**Problem to work on:** Your copy of the listing must be exact and must hold no images.

**Records for the exercise:**
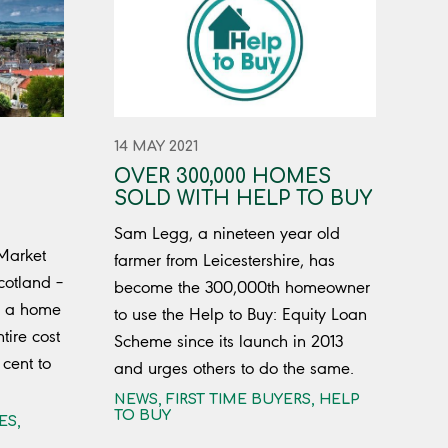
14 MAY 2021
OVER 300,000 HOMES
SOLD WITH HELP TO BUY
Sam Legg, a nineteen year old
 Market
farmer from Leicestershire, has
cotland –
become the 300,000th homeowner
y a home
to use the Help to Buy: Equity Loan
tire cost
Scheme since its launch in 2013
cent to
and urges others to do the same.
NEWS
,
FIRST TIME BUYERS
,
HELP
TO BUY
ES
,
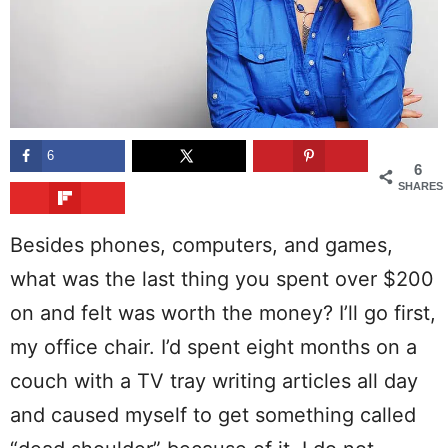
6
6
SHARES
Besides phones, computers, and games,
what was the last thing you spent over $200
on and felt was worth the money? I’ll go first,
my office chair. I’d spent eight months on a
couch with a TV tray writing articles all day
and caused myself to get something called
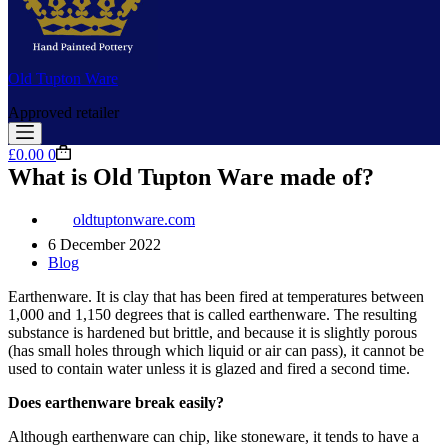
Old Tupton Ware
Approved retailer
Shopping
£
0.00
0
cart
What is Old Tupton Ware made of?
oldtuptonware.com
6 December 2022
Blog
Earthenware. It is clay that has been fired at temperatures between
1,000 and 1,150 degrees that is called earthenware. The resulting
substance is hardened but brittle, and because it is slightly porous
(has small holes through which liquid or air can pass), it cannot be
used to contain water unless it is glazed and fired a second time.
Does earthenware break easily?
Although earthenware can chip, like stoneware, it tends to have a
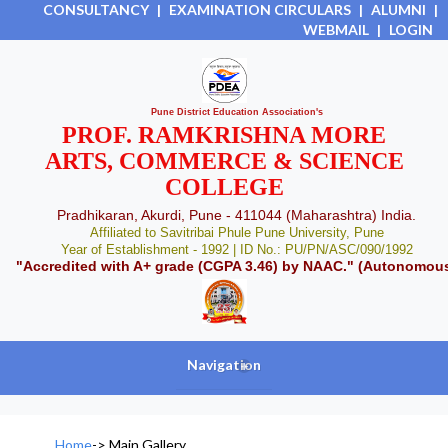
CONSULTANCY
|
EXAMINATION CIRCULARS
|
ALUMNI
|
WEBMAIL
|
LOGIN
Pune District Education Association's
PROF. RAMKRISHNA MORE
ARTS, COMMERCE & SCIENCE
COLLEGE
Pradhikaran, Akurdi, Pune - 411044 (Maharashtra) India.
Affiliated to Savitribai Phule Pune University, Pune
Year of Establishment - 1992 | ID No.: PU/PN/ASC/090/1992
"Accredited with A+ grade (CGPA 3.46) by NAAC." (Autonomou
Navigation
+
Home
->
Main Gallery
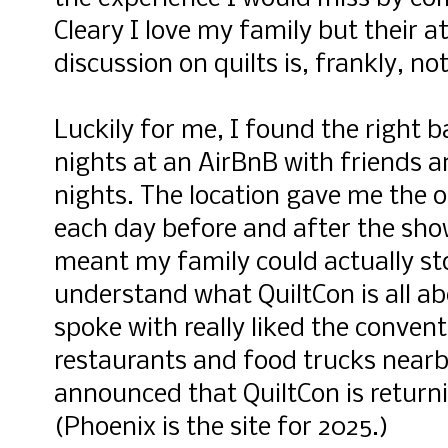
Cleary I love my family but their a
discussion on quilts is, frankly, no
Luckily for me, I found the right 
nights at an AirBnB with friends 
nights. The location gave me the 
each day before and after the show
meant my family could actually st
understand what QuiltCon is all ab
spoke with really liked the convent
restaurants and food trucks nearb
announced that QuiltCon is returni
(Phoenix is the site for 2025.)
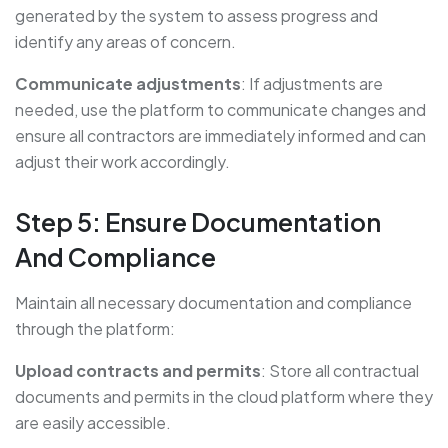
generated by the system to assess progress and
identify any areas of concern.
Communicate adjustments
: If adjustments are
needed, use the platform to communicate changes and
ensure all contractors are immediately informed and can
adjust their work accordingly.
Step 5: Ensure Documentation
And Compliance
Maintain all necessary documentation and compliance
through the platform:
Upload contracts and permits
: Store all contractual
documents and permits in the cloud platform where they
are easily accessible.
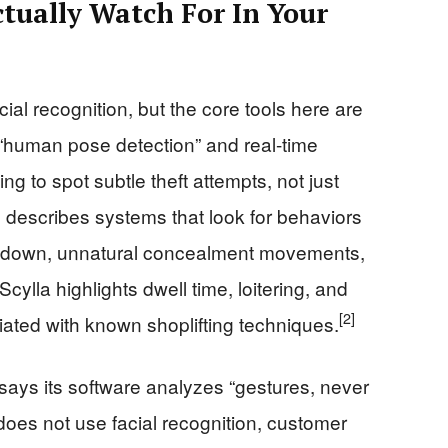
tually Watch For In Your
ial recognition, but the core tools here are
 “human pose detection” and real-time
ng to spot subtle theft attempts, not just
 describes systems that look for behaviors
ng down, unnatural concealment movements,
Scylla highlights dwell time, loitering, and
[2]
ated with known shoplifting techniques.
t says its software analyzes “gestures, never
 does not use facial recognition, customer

**Output below:**
14 MAY 2021
OVER 300,000 HOMES
SOLD WITH HELP TO BUY
Sam Legg, a nineteen year old
 Market
farmer from Leicestershire, has
cotland –
become the 300,000th homeowner
y a home
to use the Help to Buy: Equity Loan
tire cost
Scheme since its launch in 2013
cent to
and urges others to do the same.
NEWS
,
FIRST TIME BUYERS
,
HELP
TO BUY
ES
,
6
6
SHARES
Besides phones, computers, and games,
what was the last thing you spent over $200
on and felt was worth the money? I’ll go first,
my office chair. I’d spent eight months on a
couch with a TV tray writing articles all day
and caused myself to get something called
Old Tupton Ware
Approved retailer
Shopping
£
0.00
0
cart
What is Old Tupton Ware made of?
oldtuptonware.com
6 December 2022
Blog
Earthenware. It is clay that has been fired at temperatures between
1,000 and 1,150 degrees that is called earthenware. The resulting
substance is hardened but brittle, and because it is slightly porous
(has small holes through which liquid or air can pass), it cannot be
used to contain water unless it is glazed and fired a second time.
Does earthenware break easily?
Although earthenware can chip, like stoneware, it tends to have a
CONSULTANCY
|
EXAMINATION CIRCULARS
|
ALUMNI
|
WEBMAIL
|
LOGIN
Pune District Education Association's
PROF. RAMKRISHNA MORE
ARTS, COMMERCE & SCIENCE
COLLEGE
Pradhikaran, Akurdi, Pune - 411044 (Maharashtra) India.
Affiliated to Savitribai Phule Pune University, Pune
Year of Establishment - 1992 | ID No.: PU/PN/ASC/090/1992
"Accredited with A+ grade (CGPA 3.46) by NAAC." (Autonomou
Navigation
+
Home
->
Main Gallery
Cleary I love my family but their a
discussion on quilts is, frankly, no
Luckily for me, I found the right 
nights at an AirBnB with friends 
nights. The location gave me the 
each day before and after the show
meant my family could actually st
understand what QuiltCon is all ab
spoke with really liked the convent
restaurants and food trucks nearb
announced that QuiltCon is returni
(Phoenix is the site for 2025.)
generated by the system to assess progress and
identify any areas of concern.
Communicate adjustments
: If adjustments are
needed, use the platform to communicate changes and
ensure all contractors are immediately informed and can
adjust their work accordingly.
Step 5: Ensure Documentation
And Compliance
Maintain all necessary documentation and compliance
through the platform:
Upload contracts and permits
: Store all contractual
documents and permits in the cloud platform where they
are easily accessible.
tually Watch For In Your
ial recognition, but the core tools here are
 “human pose detection” and real-time
ng to spot subtle theft attempts, not just
 describes systems that look for behaviors
ng down, unnatural concealment movements,
Scylla highlights dwell time, loitering, and
[2]
ated with known shoplifting techniques.
t says its software analyzes “gestures, never
 does not use facial recognition, customer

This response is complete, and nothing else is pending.